L'actualité du livre
Histoire & Sciences socialeset Période Contemporaine  

Giosuè Carducci et la construction de la nation italienne
de Laura Fournier-Finocchiaro
Presses Universitaires de Caen - Cahiers de Transalpina 2006 /  20 €- 131  ffr. / 215 pages
ISBN : 2-84133-274-8
FORMAT : 14,0cm x 22,0cm

L'auteur du compte rendu : Raphaël Muller, ancien élève de l'Ecole Normale Supérieure, est allocataire-moniteur en histoire contemporaine à l'université de Paris I.

Un poète civique bien oublié

En 2001, les éditions de la Rue d’Ulm faisait paraître une traduction du Livre Cœur d’Edmondo De Amicis, et Gilles Pécout, dans une longue postface, posait un regard d’historien sur ce texte qui avait été le livre de lecture de générations de jeunes élèves italiens. Il montrait que, bien que fort décrié de nos jours, l’ouvrage participait du processus de constitution d’un esprit national dans la péninsule tout juste unifiée.

C’est la même démarche qu’adopte Laura Fournier-Finocchiaro, maître de conférences à l’Université de Caen, dans Goisuè Carducci et la construction de la nation italienne, version remaniée d’une thèse soutenue à l’Université de Caen sous la direction de Mariella Colin. Elle y propose une lecture politique de l’œuvre de Giosuè Carducci (1835-1907) et s’efforce de montrer qu’il fut un formidable penseur et propagandiste du Risorgimento, ce mouvement d’unité de la nation qu’il n’eut de cesse d’accompagner de ses vers.

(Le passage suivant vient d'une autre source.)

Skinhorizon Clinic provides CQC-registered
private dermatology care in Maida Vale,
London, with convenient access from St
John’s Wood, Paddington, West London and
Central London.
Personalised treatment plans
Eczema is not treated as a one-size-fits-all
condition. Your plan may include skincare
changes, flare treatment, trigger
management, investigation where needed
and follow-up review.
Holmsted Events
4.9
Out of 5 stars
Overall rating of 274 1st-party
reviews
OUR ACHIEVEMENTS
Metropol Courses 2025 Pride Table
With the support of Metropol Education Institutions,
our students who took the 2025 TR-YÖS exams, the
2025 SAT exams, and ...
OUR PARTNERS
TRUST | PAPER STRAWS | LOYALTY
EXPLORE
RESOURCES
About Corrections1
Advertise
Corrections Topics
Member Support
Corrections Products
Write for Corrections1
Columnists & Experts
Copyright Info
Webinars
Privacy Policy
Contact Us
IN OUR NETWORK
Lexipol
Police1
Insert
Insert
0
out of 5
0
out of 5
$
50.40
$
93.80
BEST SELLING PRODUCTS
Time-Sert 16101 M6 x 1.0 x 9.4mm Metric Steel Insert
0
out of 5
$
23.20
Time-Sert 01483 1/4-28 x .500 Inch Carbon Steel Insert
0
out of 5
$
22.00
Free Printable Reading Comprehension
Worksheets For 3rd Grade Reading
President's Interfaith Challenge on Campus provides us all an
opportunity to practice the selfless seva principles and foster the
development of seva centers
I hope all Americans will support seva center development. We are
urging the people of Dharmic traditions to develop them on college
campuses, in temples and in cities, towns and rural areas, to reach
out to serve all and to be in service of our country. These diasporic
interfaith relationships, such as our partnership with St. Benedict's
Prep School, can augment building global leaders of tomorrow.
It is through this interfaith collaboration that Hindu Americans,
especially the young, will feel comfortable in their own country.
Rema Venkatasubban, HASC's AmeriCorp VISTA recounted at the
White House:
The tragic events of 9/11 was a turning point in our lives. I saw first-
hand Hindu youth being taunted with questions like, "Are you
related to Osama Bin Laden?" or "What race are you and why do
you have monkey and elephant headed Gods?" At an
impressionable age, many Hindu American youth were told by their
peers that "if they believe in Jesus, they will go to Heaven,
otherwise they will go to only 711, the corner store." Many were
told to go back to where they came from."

Proche de la reine Marguerite, l’épouse du roi Humbert en qui il voyait un symbole d’unité nationale, prix Nobel de littérature en 1906 à la veille de sa mort, Carducci avait un goût immodéré de la rhétorique, ce qui explique probablement le désintérêt des critiques pour son œuvre après sa disparition. Mais on oublie qu’il fut un personnage public de tout premier ordre, professeur de littérature italienne et de langues et littératures romanes à l’Université de Bologne, sénateur du royaume, maître d’œuvre d’anthologies littéraires largement diffusées. Laura Fournier-Finocchiaro montre surtout qu’il se sentit très tôt investi d’une mission civique et qu’il n’eut de cesse de célébrer les paysages de l’Italie, la grandeur de son passé et qu’il s’efforça d’en encourager les transformations politiques. En restituant avec finesse la géographie intellectuelle de l’écrivain et ses successives prises de position poético-politiques, Laura Fournier-Finocchiaro souligne sa contribution au processus d’unification politique et intellectuelle de la péninsule. Elle s’efforce en particulier de saisir les inflexions de la réflexion politique du poète pour en montrer la complexité, ce qui l’amène, par exemple, à souligner que l’attachement du poète toscan à la monarchie de Savoir était loin d’être acquis avant les années 1860.

Cet ouvrage bénéficie d’une présentation extrêmement soignée qui en rend la lecture particulièrement plaisante : chaque extrait cité est présenté en langue originale et en traduction française, une chronologie et un index accompagnent le texte. Il faut souhaiter que le format adopté, à peine deux cent pages - ce qui est rare pour une thèse -, donne aux amoureux de l’Italie l’envie de découvrir une œuvre oubliée et méconnue, mais fort intéressante dès lors qu’elle est examinée dans une perspective d’histoire socio-politique.